As regards your article, the authors talk about different mechanisms pushing the wind different ways. Right at the beginning Fig 1 shows an onshore wind (wrong way for us but the physics is the same in reverse) with it bending either way according to the mechanism that dominates. They are also talking about scales much larger than those H and C refer to, typically 10s of kilometres.


I've met David Houghton many times (he was personnel manager in the Met Office 25 or so years ago and he actually recruited me). For what it is worth I'll e-mail him, and Fiona C, pointing out this forum and see if they can be bothered to make their case.

Posted By: usa1971
Date Posted: 14 Dec 07 at 5:36pm

I would love to hear Houghton and Campbell, or any of the other writers on these issues chime in here.  As far as the wind always veering as it comes offshore, the new edition of Wind Strategy does state that this effect is tempered by topography as well as the temperature of the air, land and water.  Stuart Walker, the American sailor and writer on wind strategy issues tends to side with you that veering of offshore winds occurs only rarely.

The article by Orr, that I linked to seems to suggest that all angled offshore winds leave the shore more perpendicular to the shoreline.  This is stated in many books and articles on sailing strategy.  What is your take on this?

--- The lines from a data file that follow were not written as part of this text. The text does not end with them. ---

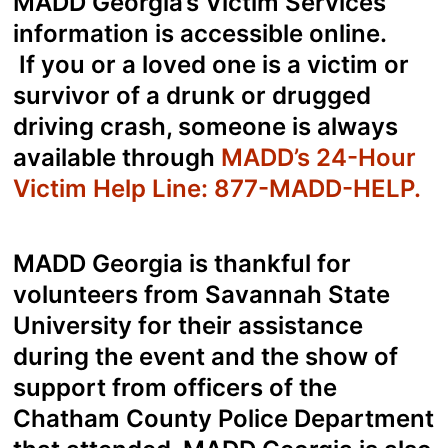
MADD Georgia’s Victim Services
information is accessible
online.
If you or a loved one is a victim or
survivor of a drunk or drugged
driving crash, someone is always
available through
MADD’s 24-Hour
Victim Help Line: 877-MADD-HELP
.
MADD Georgia is thankful for
volunteers from Savannah State
University for their assistance
during the event and the show of
support from officers of the
Chatham County Police Department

Another interesting debate between wind strategists is whether convergence or divergence (when the wind is parallel to the shoreline) brings stronger air.  Houghton and Campbell write that convergence creates better wind while Walker writes the opposite.  The Orr article, if I am reading it correctly (and I'm no meterologist) seems to state that both convergence and divergence create more wind.  Do you have a take on this?  This is also discussed online at - .

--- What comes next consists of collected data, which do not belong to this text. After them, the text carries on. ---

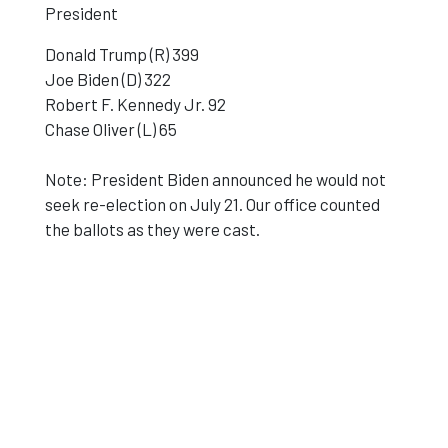
President
Donald Trump (R) 399
Joe Biden (D) 322
Robert F. Kennedy Jr. 92
Chase Oliver (L) 65
Note: President Biden announced he would not
seek re-election on July 21. Our office counted
the ballots as they were cast.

Thanks for the links to the other articles.  Is there a way to access the actual documents online?

Posted By: Mike B
Date Posted: 22 Dec 07 at 3:39pm

I've pointed out this forum to Houghton and Campbell, let's see if they turn up.


I didn't see any evidence for wind crossing the coast more nearly at right angles in Orr et al. and I'm not aware of any evidence for this or a convincing mechanism. It's certainly a common idea though. I recall speaking to a successful Finn sailor many years ago who had written about this in one of his books (why does every expert yachtsman think they are an expert meteorologist? I don't see many meteorologists laying down the law on sail trim or interpreting the race rules). It turned out he had experienced wind crossing the coast perpendicular at one event, once. He was quite happy to change his views. This is something that would be easy enough to prove so I suggest the onus of proof is on its supporters.


As regards convergence and stronger wind, strictly speaking convergence just means more air going into a region than leaving it. This is looking in two dimensions so convergence tends to be associated with ascending air (otherwise the air just squeezes up which it has a limited capability of). There is no fundamental reason to expect either convergence or divergence to automatically be associated with an increase in wind. However I would myself expect the kind of along coast convergence discussed by HandC to result in stronger wind. I'm sceptical about their rules for forecasting it though and I doubt it works as they describe on the sort of scales they describe.


As regards the documents I mentioned, I'm afraid I don't think they are available on line, the older one by Francis may not have been produced in e-form at all, but hopefully a major library could get you copies. Full references are as follows which might help.


Francis, P.E. (1970). The effect of changes of atmospheric stability and surface roughness on offshore winds over the East Coast of Britain. Meteo. Mag. 99, pp. 130-137.,+J.C. - - Gryning, S.-E.,+S. - Oresund experiment - wind and temperature structure over a land-water-land area.,+VOL.+41+NO.+1-4,+1987 - - Boundary-Layer Meteorology


If you're also interested in convergence you might want to look at one of mine: -


Brettle, M.J. (1989). Sea temperatures and coastal winds.Weather 44 no.6. 249-256.



Thanks for the link to the other forum. Its good to see these things discussed, again, as you imply the 'gurus' themselves are conspicuous by their absence.